Am Anfang war in der Schweiz auch die Sprache ein Problem. «Ich sprach nicht einmal Französisch. Im Senegal haben wir Mandinka gesprochen», so Touré. Die Mandinka sind eine Ethnie in Westafrika. Im Senegal ist ihre Sprache als Minderheitensprache anerkannt. Sie wird auch an Schulen unterrichtet.
Wenn Touré in der Schweiz manchmal traurig war und zurückgehen wollte zur Mutter, fand er Freude und Anerkennung beim Fussball. «Wenn ich spielen konnte, ging es mir gut. Und der Fussball half mir, in der Schweiz Kontakte zu knüpfen.» Touré begann bei den Junioren des SC Burgdorf. Doch bald schon wechselte er zu den Young Boys und spätestens nachdem er für die Schweizer U17-Nationalmannschaft in einem Spiel gegen Österreich zwei Tore erzielt hatte, galt er als eines der grössten Sturmtalente der Schweiz.

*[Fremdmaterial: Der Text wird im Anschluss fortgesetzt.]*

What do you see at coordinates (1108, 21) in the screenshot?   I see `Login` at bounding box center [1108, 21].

Sonderschichten mit Rafael Benitez
Das war 2017 und nun waren sie auch im Ausland aufmerksam geworden auf ihn. Newcastle United, Juventus Turin und Salzburg klopften an. Dem Traum vom grossen Fussball kam Touré einen Schritt näher, als er 2018 in die Nachwuchsakademie von Newcastle wechselte und dort im ersten Jahr als Spieler der zweiten Mannschaft (U23) auch regelmässig mit den Profis mittrainieren konnte. Rafael Benitez, der Champions-League-Sieger, war damals Trainer bei den «Magpies» und hielt einiges von Touré. Er förderte ihn. «Oft blieb er mit mir nach den Trainings noch etwas länger auf dem Platz und gab mir Tipps», erzählt Touré.

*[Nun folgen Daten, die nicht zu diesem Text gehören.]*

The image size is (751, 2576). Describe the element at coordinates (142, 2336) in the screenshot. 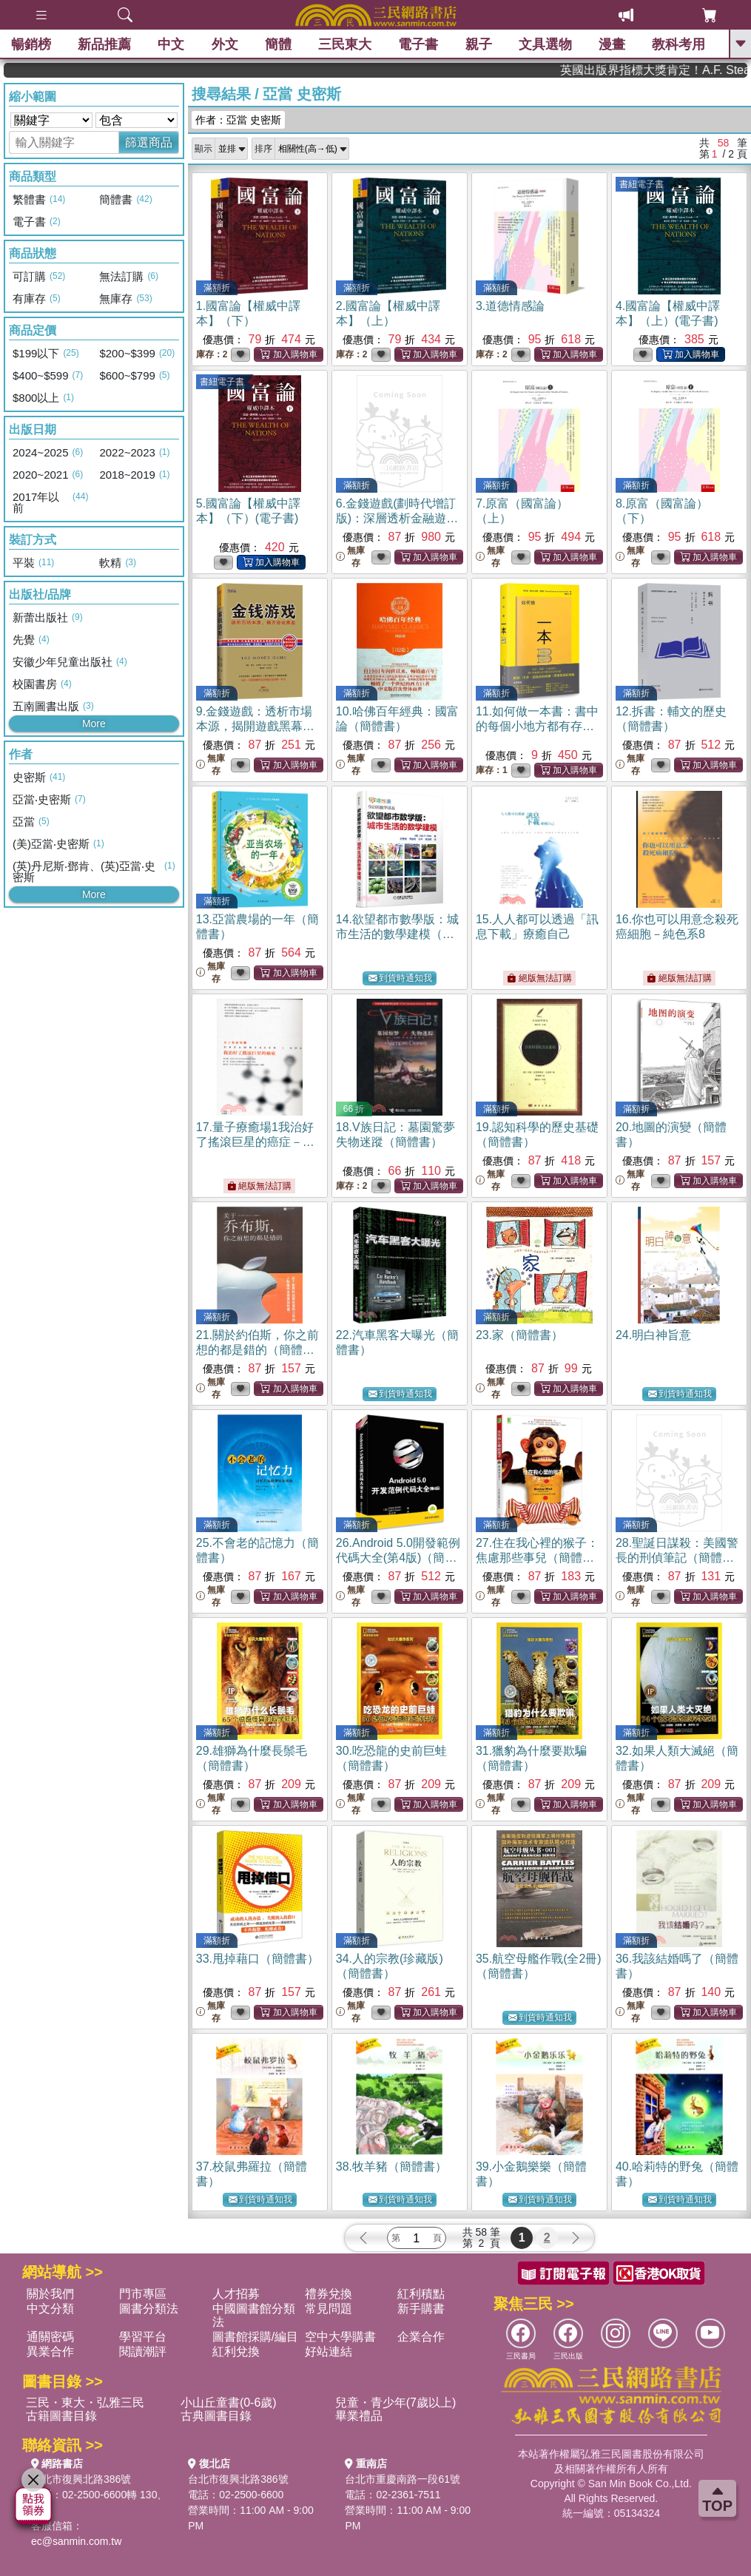

I see `學習平台` at that location.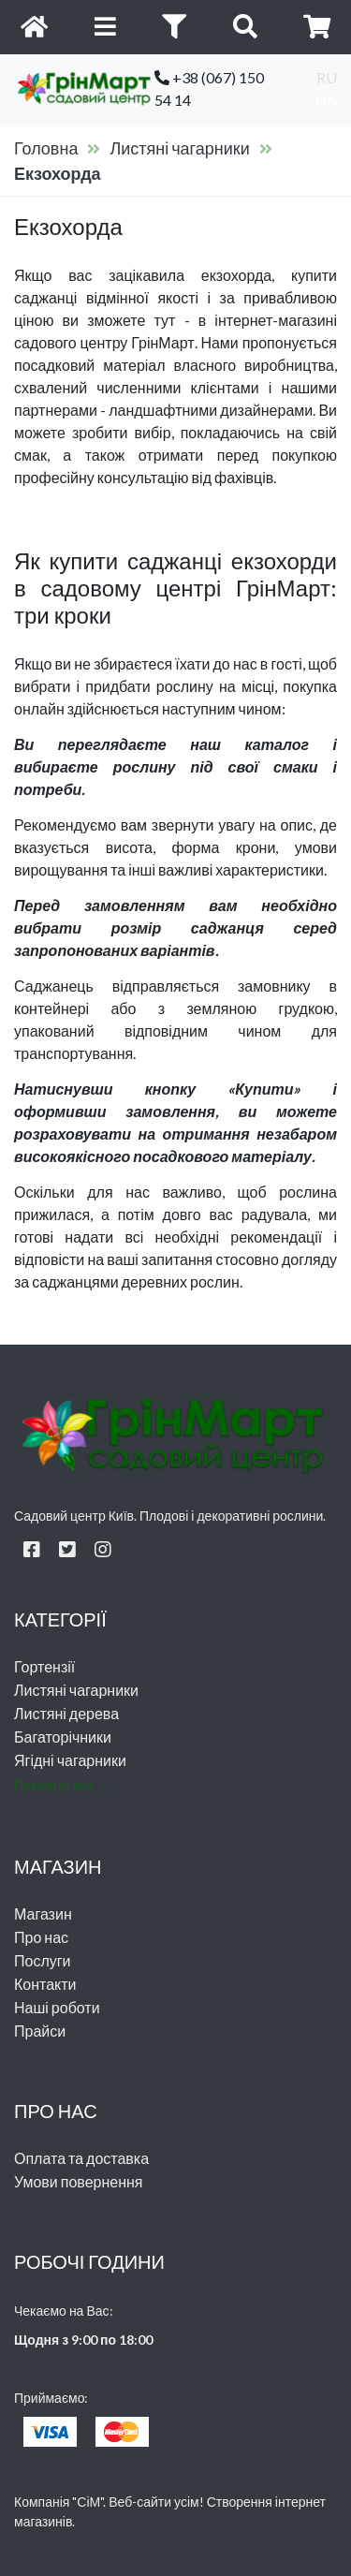 This screenshot has height=2576, width=351. I want to click on Гортензії, so click(44, 1666).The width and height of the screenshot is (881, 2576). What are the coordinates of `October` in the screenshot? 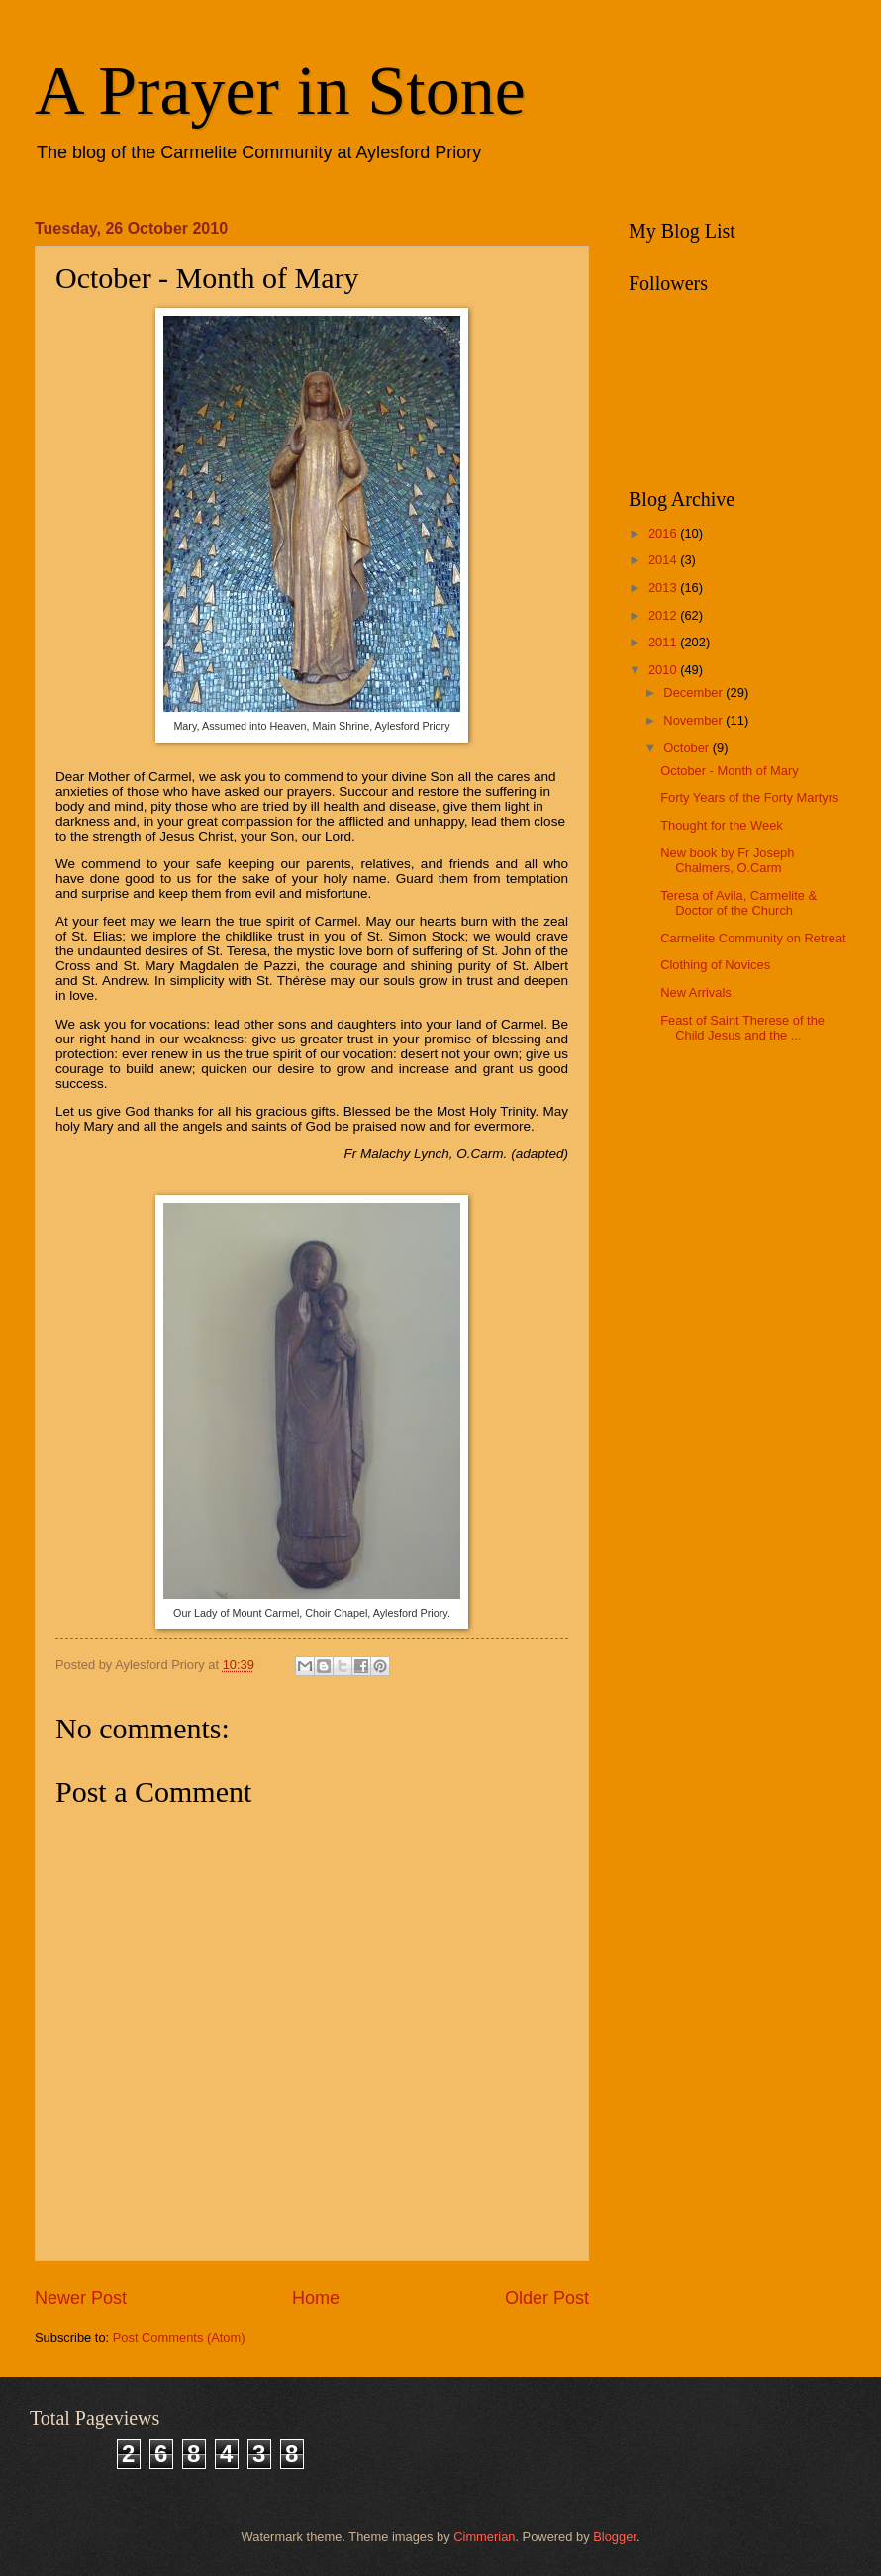 It's located at (687, 748).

Aber Touré stand bei Newcastle United, damals noch nicht im Besitz eines saudischen Staatsfonds, bloss auf der Startrampe. Durchstarten konnte er nicht. Nach einem Jahr wurde Benitez entlassen, sein Nachfolger Steve Bruce fand für die Nachwuchsspieler keinen Platz in der Trainingsgruppe.
Und vor allem kam dann auch noch Corona. Lockdown, keine Trainings, abgebrochene Meisterschaft. «Einmal am Tag durften wir nach draussen gehen, um zu joggen», erzählt Touré. «Tragisch war das nicht. Als Fussballer geht man nicht oft in den Ausgang oder reist herum. Man bleibt zuhause, erholt sich.» Aber er denkt auch: «Es kann sein, dass meine Karriere anders verlaufen wäre ohne die Lockdowns. In England waren sie länger und härter als in der Schweiz.»

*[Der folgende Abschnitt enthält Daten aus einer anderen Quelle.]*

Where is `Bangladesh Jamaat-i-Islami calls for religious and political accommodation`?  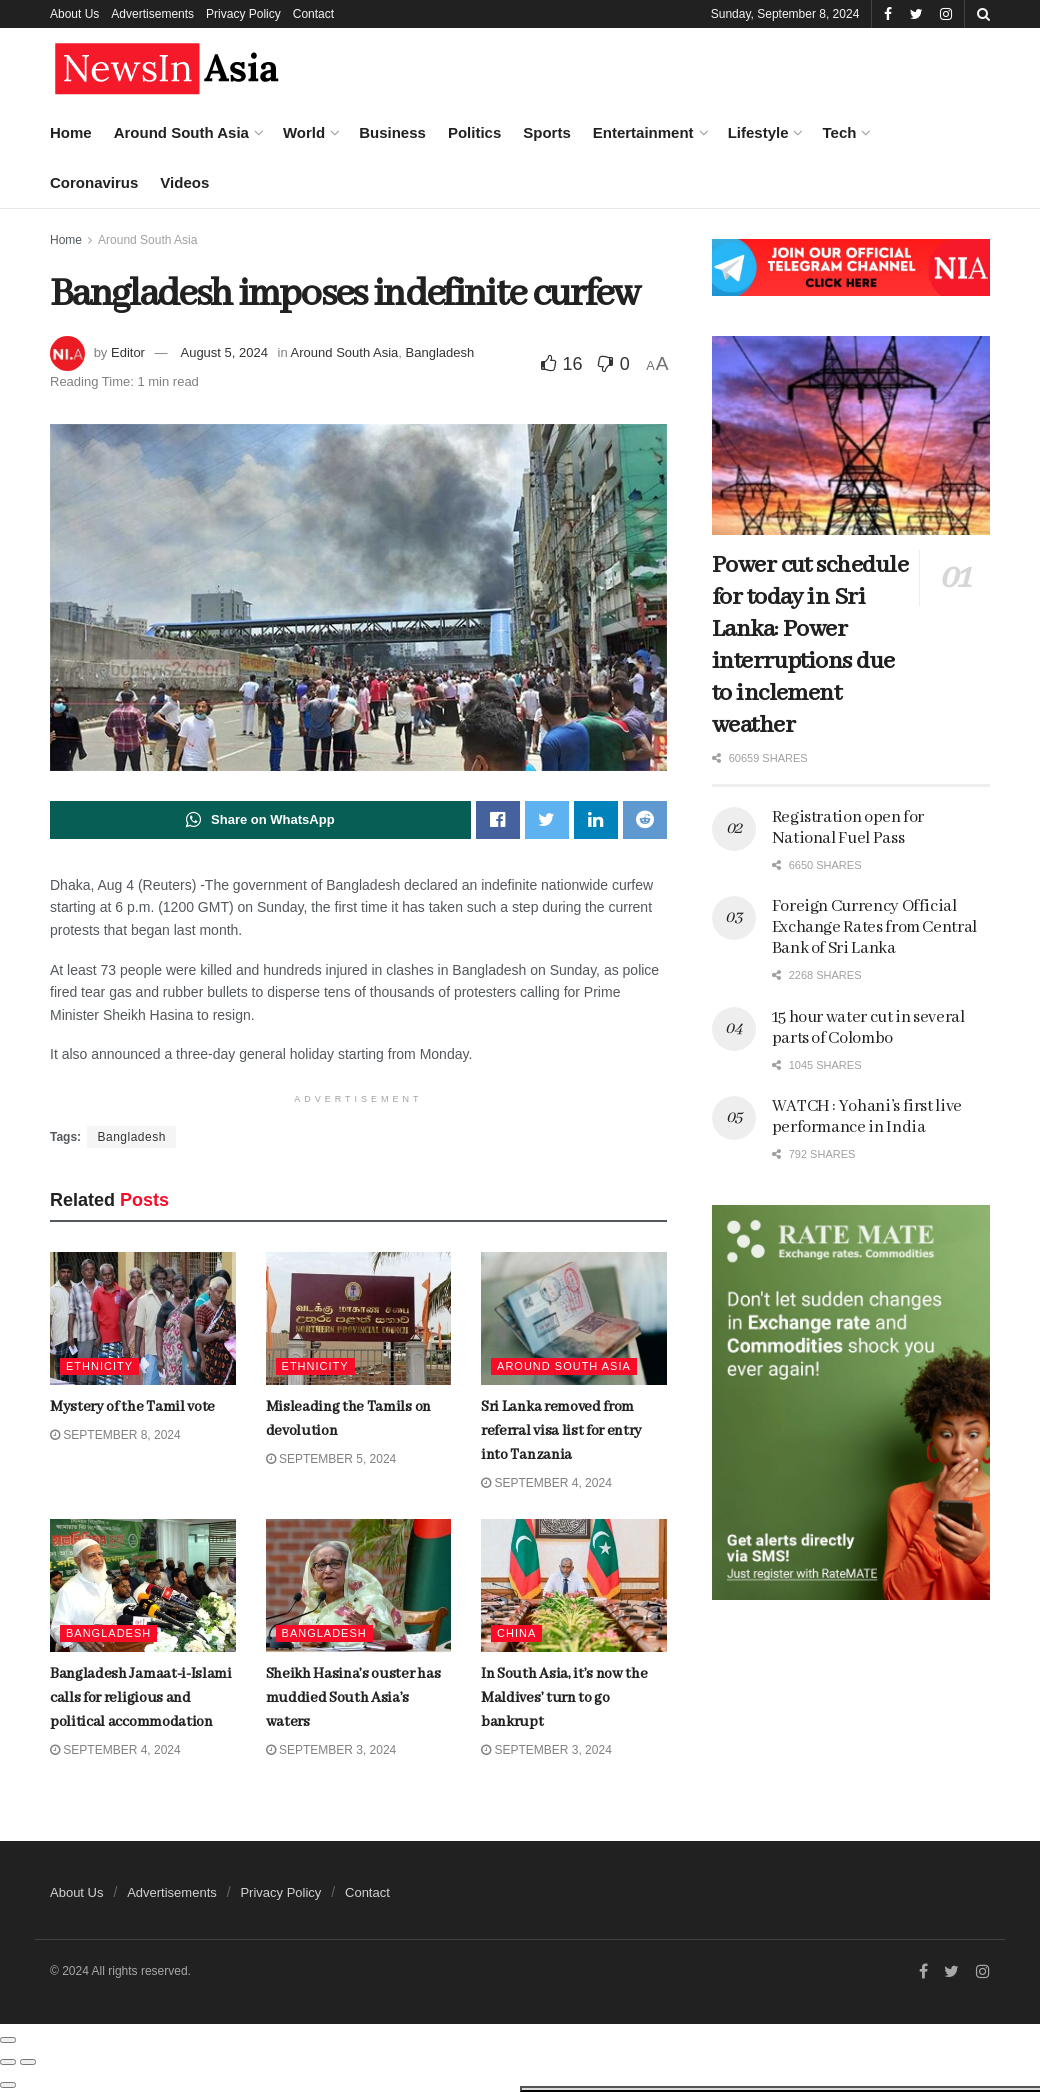
Bangladesh Jamaat-i-Islami calls for religious and political accommodation is located at coordinates (209, 1305).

Doch Touré, der junge Mann für den aufzugeben nie eine Option ist, schaut nicht gerne zurück. Lieber richtet er den Blick nach vorne, auf die kommenden Aufgaben mit dem FC Aarau. Morgen Abend in Thun, gegen seinen Ex-Klub, dürfte er aufgrund der Sperre von Mittelstürmer Shkelqim Demhasaj von Beginn weg spielen. Und auch wenn er den Traum von einer grossen Karriere, von einer grossen Liga noch nicht aufgegeben hat (Stichwort: nicht aufgeben), will er Schritt für Schritt gehen. «Möglichst regelmässig spielen für Aarau, konstante Leistungen zeigen. Und natürlich der Mannschaft mit Toren helfen», so umschreibt er das.
Tore, viele Tore. Das mag gerade ein ambitioniertes Ziel sein für einen, der am letzten Samstag seinen ersten Treffer seit anderthalb Jahren erzielte. Doch wenn man auf Tourés Karriere blickt, sieht man nicht bloss Verletzungen und langwierige Corona-Lockdowns. Als er in der Rückrunde 2021/22 für einmal während Monaten verletzungsfrei blieb, schoss er für den FC Wil in 17 Spielen sieben Tore. Vielleicht hat Touré gegen Nyon Anlauf genommen für eine ähnliche Serie mit dem FC Aarau.